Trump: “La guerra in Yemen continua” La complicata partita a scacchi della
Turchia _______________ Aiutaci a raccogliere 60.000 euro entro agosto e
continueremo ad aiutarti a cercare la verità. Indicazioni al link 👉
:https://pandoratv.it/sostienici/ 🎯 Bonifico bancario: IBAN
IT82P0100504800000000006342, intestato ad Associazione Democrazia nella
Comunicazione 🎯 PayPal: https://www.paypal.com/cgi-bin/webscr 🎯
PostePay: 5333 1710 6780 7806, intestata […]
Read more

···

# [Directions for this task]
Return each record exactly as given.

# [Solved problem]
Trump: “La guerra in Yemen continua” La complicata partita a scacchi della
Turchia _______________ Aiutaci a raccogliere 60.000 euro entro agosto e
continueremo ad aiutarti a cercare la verità. Indicazioni al link 👉
:https://pandoratv.it/sostienici/ 🎯 Bonifico bancario: IBAN
IT82P0100504800000000006342, intestato ad Associazione Democrazia nella
Comunicazione 🎯 PayPal: https://www.paypal.com/cgi-bin/webscr 🎯
PostePay: 5333 1710 6780 7806, intestata […]
Read more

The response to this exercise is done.